The apps became a joint project with Erskine’s fellow faculty members. The Jazz Essentials 1 and 2 apps feature Erskine, Alan Pasqua and Darek Oles. The Afro-Cuban app features Aaron Serfaty; and the Big Band app uses Bob Mintzer’s charts and features Mintzer, Erskine, Serfaty, Edwin Livingston, Russell Ferrante, John Thomas and Bob Sheppard. They are foregoing royalties so that the students can have the technology for free.
Erskine has also hooked up the drum students with a free subscription to ArtistWorks, a video exchange system he uses for his private lessons. “Students can send music or questions via video, and I make a unique video for each recording I receive,” Erskine said. He has recorded content over the past few years that has been edited into 200 lessons. “The cool thing is that all students that are part of ArtistWorks can access all the videos — so it’s like a master class at each person’s convenience.”

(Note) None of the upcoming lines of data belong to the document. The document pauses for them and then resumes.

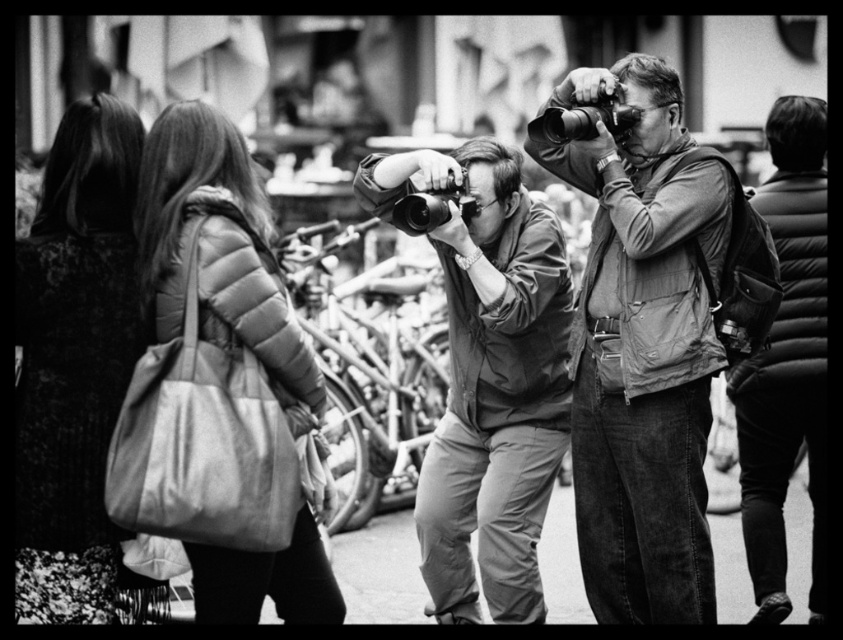 Which is in front, point (632, 273) or point (94, 538)?

Point (94, 538) is in front.

Locate an element on the screen. The height and width of the screenshot is (640, 843). matte gray vest at center is located at coordinates (642, 349).

Is leather handbag at left below matte puffer jacket at left?

No, leather handbag at left is not below matte puffer jacket at left.

Is leather handbag at left smaller than matte puffer jacket at left?

Indeed, leather handbag at left has a smaller size compared to matte puffer jacket at left.

Who is more forward, [55,620] or [203,572]?

Point [55,620] is in front.

Identify the location of leather handbag at left. (74, 362).

This screenshot has height=640, width=843. What do you see at coordinates (489, 380) in the screenshot? I see `matte black camera at center` at bounding box center [489, 380].

Is point (396, 163) in front of point (40, 193)?

That is True.

Identify the location of matte black camera at center. Image resolution: width=843 pixels, height=640 pixels. (489, 380).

With these innovations, Erskine said, “I’m just following the great example set by the folks at the top at USC. It’s in everyone’s best interest that we adapt to this new paradigm. We’re all hopeful that come autumn, we will all be able to meet and even shake hands on our beloved campus.”
Fight On!
All of the faculty and students are eager to get back together. “Music is a social endeavor,” Carlin said. “It is difficult for us all to remain isolated while trying to make music collectively.”

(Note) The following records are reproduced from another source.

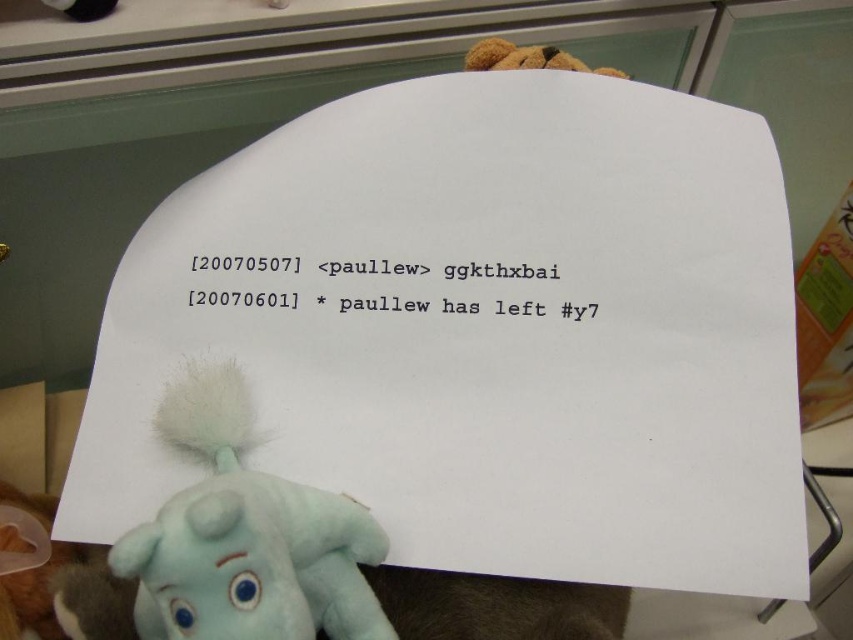 Which of these two, blue plush toy at lower left or brown plush bear at upper center, stands taller?

blue plush toy at lower left

Is the position of blue plush toy at lower left more distant than that of brown plush bear at upper center?

That is False.

Which is behind, point (171, 618) or point (490, 49)?

The point (490, 49) is more distant.

Locate an element on the screen. blue plush toy at lower left is located at coordinates (247, 536).

Between blue plush toy at lower left and blacktextured papernote at upper center, which one is positioned lower?

blue plush toy at lower left is below.

Does blue plush toy at lower left have a larger size compared to blacktextured papernote at upper center?

Yes.

This screenshot has height=640, width=853. Identify the location of blue plush toy at lower left. (247, 536).

Locate an element on the screen. This screenshot has width=853, height=640. blue plush toy at lower left is located at coordinates (247, 536).

Who is lower down, blacktextured papernote at upper center or brown plush bear at upper center?

blacktextured papernote at upper center is below.

Find the location of a particular element. blacktextured papernote at upper center is located at coordinates (438, 275).

Is point (392, 276) more distant than point (466, 52)?

No, (392, 276) is closer to viewer.

You are a GUI agent. You are given a task and a screenshot of the screen. Output one action in this format:
    pyautogui.click(x=<x>, y=<y>)
    Task: Click on the blacktextured papernote at upper center
    The image size is (853, 640).
    Given the screenshot: What is the action you would take?
    pyautogui.click(x=438, y=275)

Solo practice has also been interrupted for many. “Most of our students are encountering severe curtailment of their ability to practice as they normally would,” Head said. Consider pianists or percussionists who don’t have instruments at home or the trumpet player who shares an apartment with four roommates and thin walls, for only a few examples.
Thornton has begun trying to address these issues with creative solutions. After sending a hardship survey to students, Jefferey de Caen, the associate dean for operations, identified many students in need of instruments, particularly pianists, percussionists, and drummers.
This week, as many as 20 electronic pianos have been rented and delivered to students in their homes. Percussion and drum kit solutions are also set to make their way to students.
“Our proposed solutions to the related challenges are yet to be tested,” Carlin said, “but what is most gratifying is to witness the enthusiasm that our faculty and students bring to this experiment. Especially given the worrisome conditions brought about by this pandemic, you can’t help but admire the spirit of our community in helping each other through the crisis.”